Paulo Roberto Pires é um leitor onívoro. E um escritor sem pressa. Entre seus dois livros de ficção — Do amor ausente e o recém-lançado Se um de nós dois morrer — passaram-se onze anos. “Não vou enobrecer de forma alguma esse intervalo. No começo, não escrevia porque não conseguia. Depois, e na maior parte destes anos, deixei de tentar”, diz nesta entrevista concedida por e-mail. Neste período, nunca deixou de devorar livros de todos os gêneros, acompanhar o mercado editorial e buscar novos autores. Sua receita é simples: dosar em equilíbrio clássicos e contemporâneos numa leitura contínua. Jornalista e editor, Pires segue de perto o mundo literário, sempre com um olhar crítico a este universo que tem, “pelo menos em germe, uma dose de ridículo”. Também nunca foge de um bom desentendimento, de uma discussão intelectual. E critica o compadrio que grassa pelo Brasil: “A impermeabilidade à divergência é o pior traço de nossa vida intelectual hoje”, afirma. A seguir, Paulo Roberto Pires fala também de sua formação como leitor, da importância da literatura em sua vida desde a infância, do momento literário brasileiro, entre outros assuntos.
• No artigo O detetive de si mesmo, publicado recentemente no blog da revista Serrote, o senhor defende que “Não há santo nem Jonathan Franzen que me façam acreditar, com sinceridade, no lugar, hoje, de enormes narrativas que atravessam décadas e mobilizam uma lista telefônica de personagens. (…) continuo achando que concisão é, sim, importante virtude literária”. Por que a concisão lhe parece uma grande virtude literária?
Acho que a sensibilidade contemporânea favorece a concisão. É claro que não a condiciona ou determina, mas favorece. E digo isso não por uma lógica simplista de que, num mundo acelerado, o consumo de informações engolfa o cidadão, sempre “sem tempo” para o relativo repouso exigido pela leitura. Ao contrário: para o leitor distraído e pouco exigente, o que toma tempo é o texto curto. Bem melhor, mais fácil, é um romanção convencional, bem redundante e comprido. A concisão, é óbvio, requer muito trabalho do escritor, mas essa exigência é também a exigência de um mínimo de originalidade diante de uma tradição pesada da literatura, de longos relatos, de Balzac a Thomas Mann. Toda vez que defendo essa tese, tenho que lidar com mal-entendidos, embora ressalte que os calhamaços fazem menos sentido para mim hoje, nos dias que correm. Mas, é claro, aí também não é determinante. Se Proust me maravilha? Sim. Mas não é, nem de longe, o santo de minha devoção. Dois exemplos contemporâneos me fazem morder a língua: o Bolaño de Os detetives selvagens (e não de 2666, que é resultado de uma junção de livros) e a Pornopopéia de Reinaldo Moraes, pois são dois prodígios de imaginação, vitalidade e técnica. Mas o “grande romance” me parece bem melhor e adequado num Stieg Larsson, que é ótimo entretenimento sem qualquer ambição literária, do que no Franzen, certinho e pretensioso que só ele.
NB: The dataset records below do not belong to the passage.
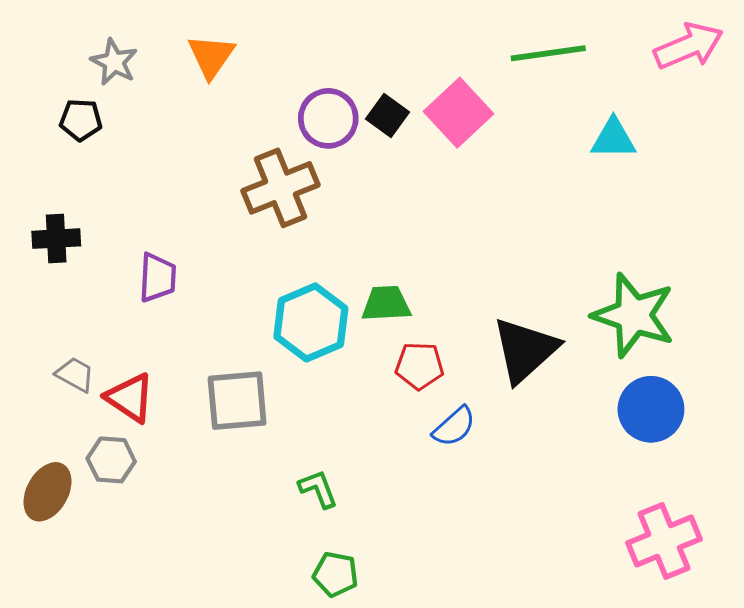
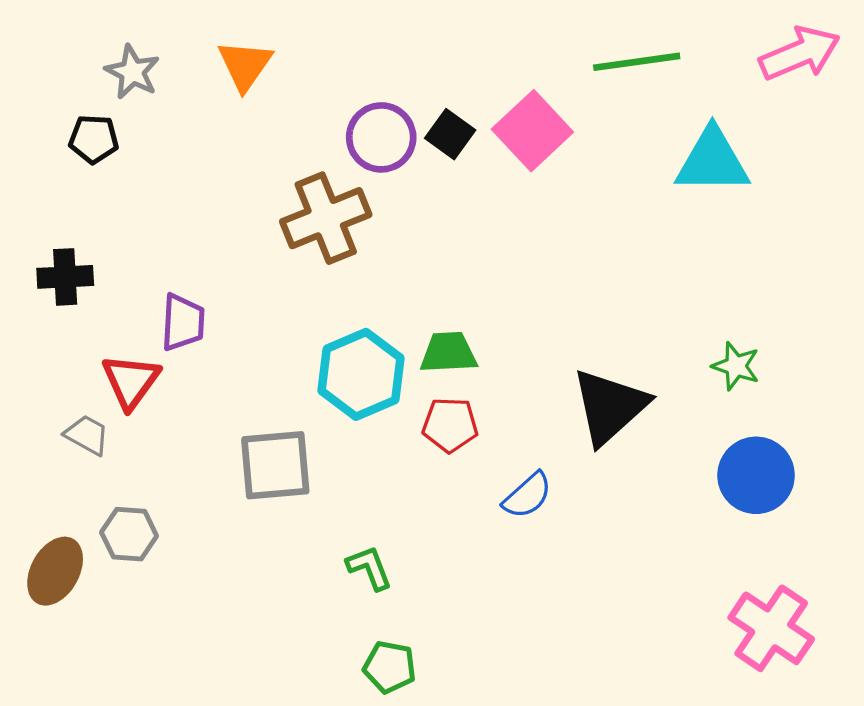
cyan triangle: (613, 139) -> (712, 161), size x1.4
green star: (634, 315) -> (736, 366), size x0.5
red pentagon: (419, 366) -> (450, 425), moved
red triangle: (130, 398) -> (131, 381), moved, turned 32
pink cross: (664, 541) -> (771, 628), turned -34

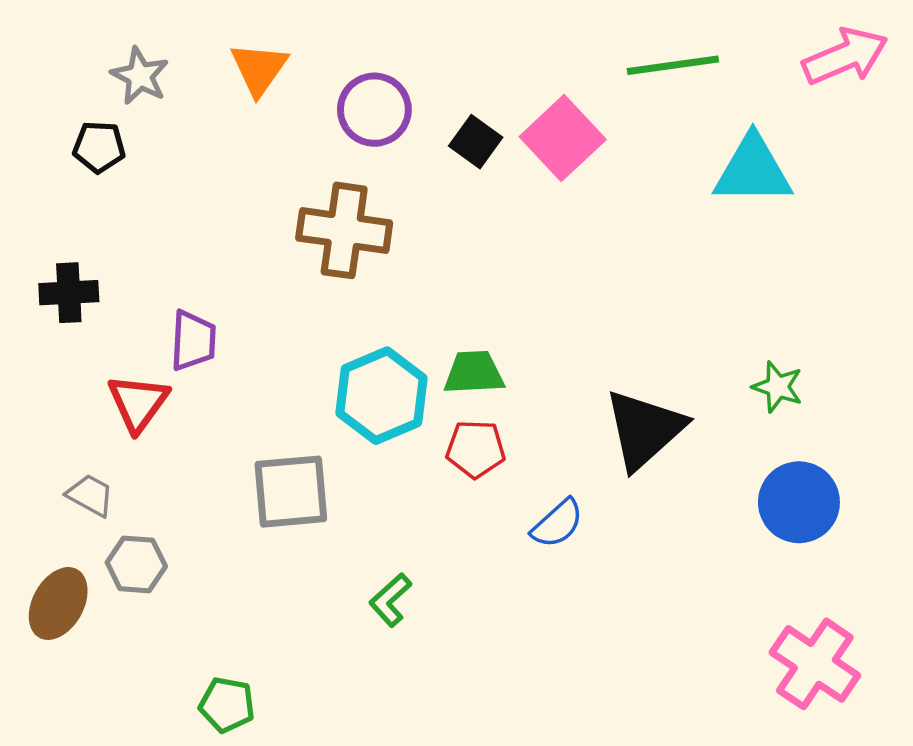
purple circle: (381, 137) -> (374, 110), moved
brown cross: (326, 218) -> (344, 230), turned 30
gray trapezoid: (87, 435) -> (90, 495), moved
green L-shape: (369, 568) -> (390, 600), turned -111
green pentagon: (390, 667) -> (227, 705), moved

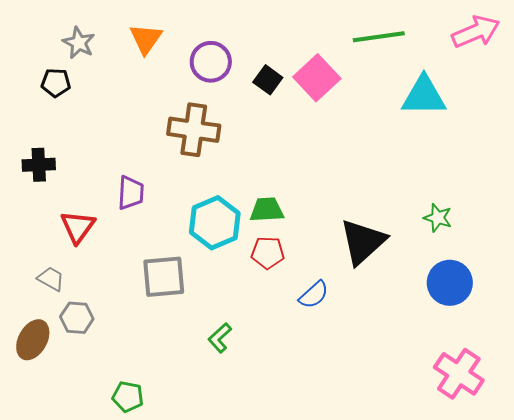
purple trapezoid: (193, 341) -> (131, 193), moved

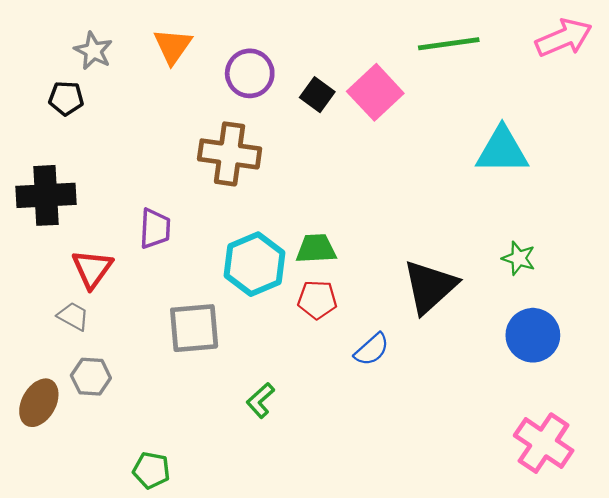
cyan triangle: (424, 96) -> (502, 150), moved
black cross: (39, 165) -> (46, 195), size x1.5
gray trapezoid: (51, 279) -> (73, 316), moved

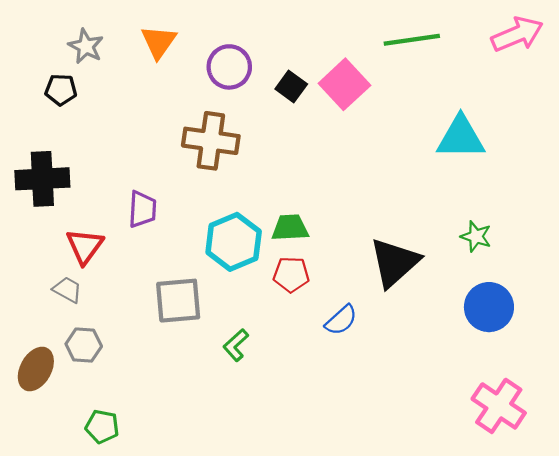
green L-shape: (260, 400) -> (236, 345), moved
green pentagon: (151, 470) -> (102, 427), moved

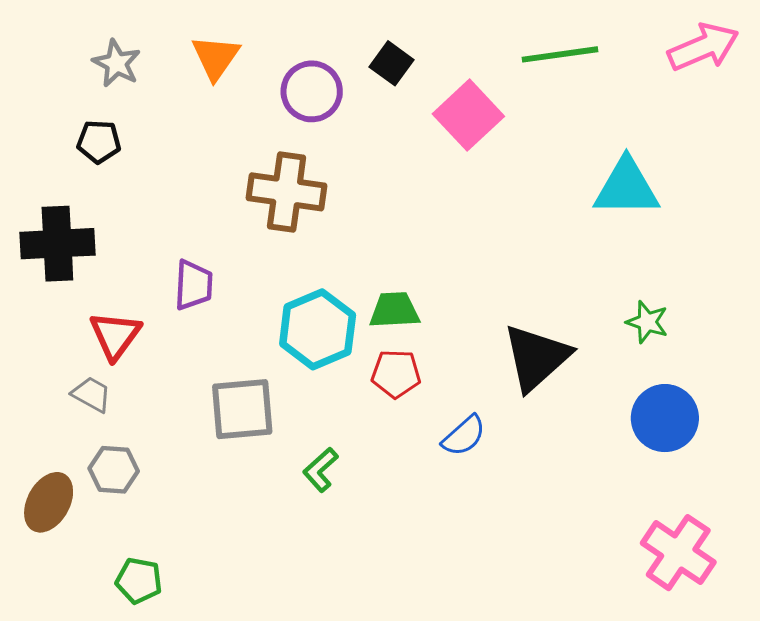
black square: (291, 86) -> (391, 63), moved
black pentagon: (61, 90) -> (99, 142), moved

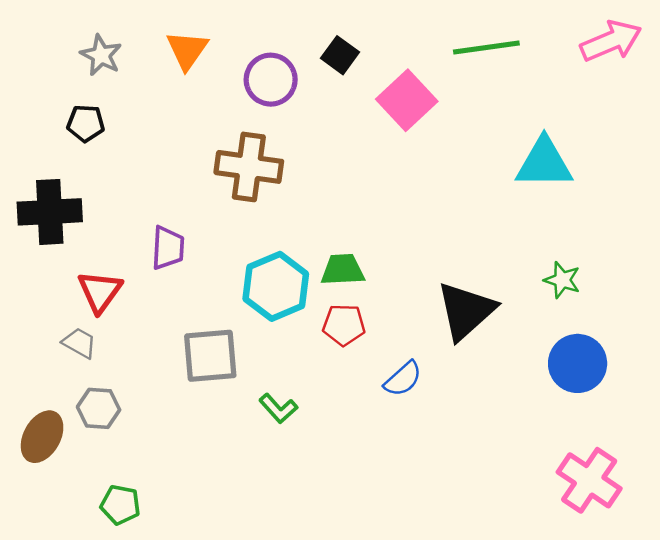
green L-shape: (321, 470) -> (278, 408), turned -90

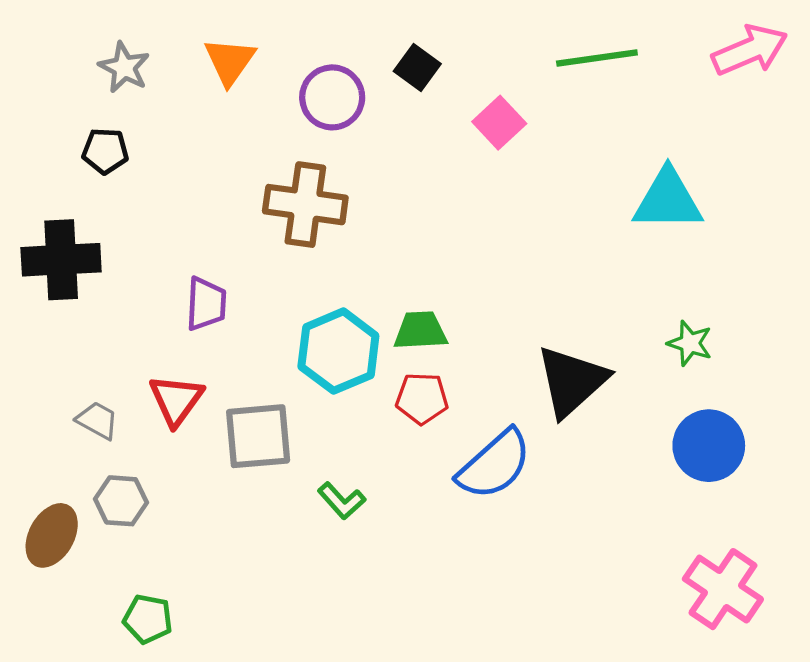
pink square: (407, 100) -> (499, 123), size x0.7
red triangle: (100, 292) -> (176, 400), moved
blue semicircle: (403, 379) -> (494, 465), size x1.6

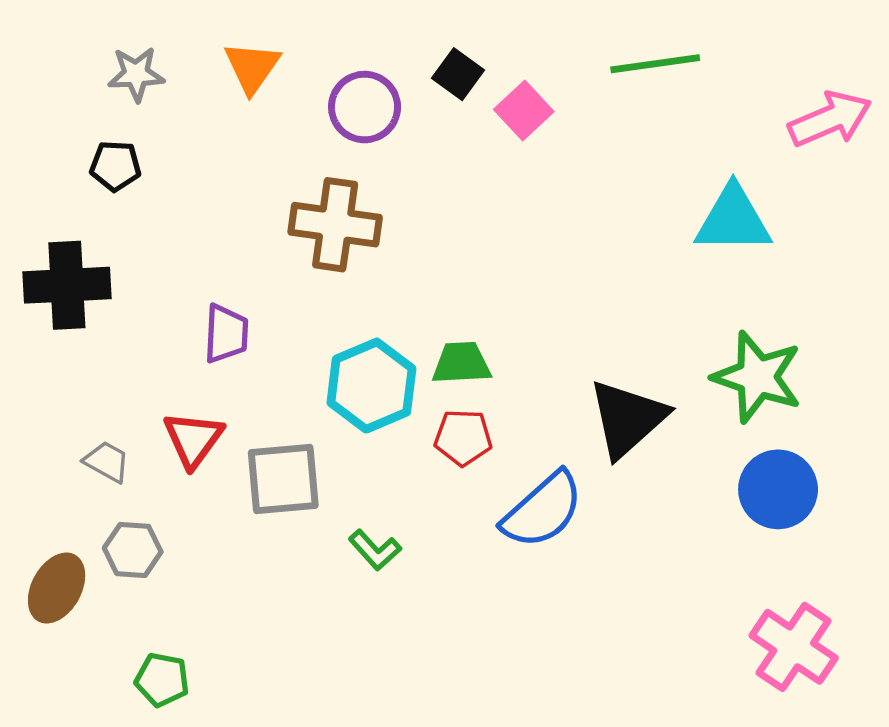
pink arrow: (750, 50) -> (830, 119), moved
gray star: (124, 67) -> (136, 74), turned -30
pink square: (499, 123) -> (524, 110), moved
green star: (690, 343) -> (757, 377), size x1.8

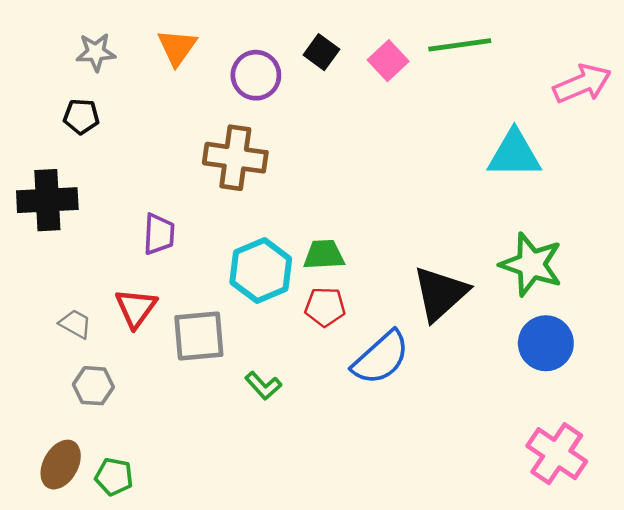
pink square: (524, 110) -> (388, 61), moved
brown ellipse: (57, 588) -> (61, 465), moved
• Ao escrever Do amor ausente (2000) e Se um de nós dois morrer (2011), ambos livros breves, o senhor tinha como premissa básica a concisão?
Acho que minhas eleições pessoais, em ficção e não-ficção, acabaram determinando a forma final dos livros. Mas não precisei me preocupar com a brevidade: ela se impôs. Ela sempre se impõe. Para mim, aliás, cortar gorduras do texto, jogar fora, não é nenhum sofrimento. Mas às vezes exagero e tenho que nutrir um pouco mais a narrativa. Aí sim, na engorda, é que vem o sacrifício.
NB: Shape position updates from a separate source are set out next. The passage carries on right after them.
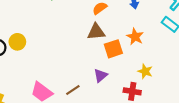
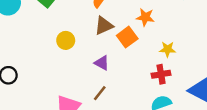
yellow circle: (17, 42) -> (66, 40), moved
purple triangle: (100, 75) -> (102, 63), moved, turned -32

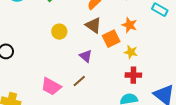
brown triangle: (104, 26) -> (93, 25), turned 48
yellow star: (167, 49) -> (131, 52), moved

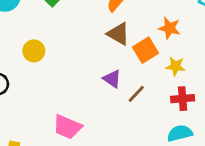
yellow circle: (59, 32) -> (34, 51), moved
brown line: (79, 81) -> (136, 94), moved

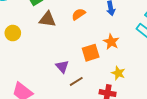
brown triangle: (118, 34) -> (47, 19), moved, turned -36
yellow star: (176, 66) -> (118, 73), moved

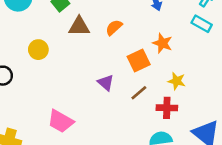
orange semicircle: (79, 14) -> (114, 27), moved
brown line: (76, 81) -> (139, 93), moved

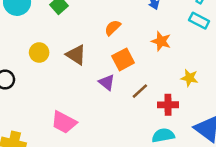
brown triangle: (79, 26) -> (76, 55), moved, turned 35
orange square: (139, 60) -> (123, 59), moved
yellow star: (177, 81) -> (189, 78), moved

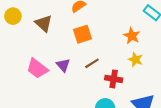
orange star: (161, 41) -> (132, 36), moved
purple triangle: (107, 82) -> (63, 65), moved
pink trapezoid: (64, 122) -> (37, 69), moved

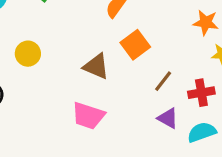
brown triangle: (44, 23) -> (96, 66), moved
purple triangle: (63, 65) -> (168, 118), moved

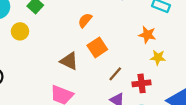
yellow circle: (28, 54) -> (20, 31), moved

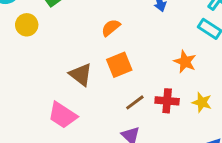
yellow star: (158, 57) -> (202, 102), moved
red cross: (142, 83) -> (167, 101), moved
• O senhor levou onze anos para publicar outra ficção desde sua estréia em 2000, com Do amor ausente. A que se deve este “longo” período nestes tempos em que a ânsia por publicar parece ser um dos grandes males que assolam os novos escritores?
Não vou enobrecer de forma alguma esse intervalo. No começo, não escrevia porque não conseguia. Depois e na maior parte destes anos, deixei de tentar. Quando fui chamado a falar para a Letra Freudiana, um grupo de analistas lacanianos carioca, sobre as dificuldades com a escrita (isso num seminário de criadores, imagine), aí veio a destravada — produto desta conversa e da leitura do Enrique Vila-Matas, que transformei até num anti-personagem. Aí foram quase três anos de trabalho disperso, entrecortado pelos livros dos outros, ou seja, por meu trabalho como editor e como jornalista.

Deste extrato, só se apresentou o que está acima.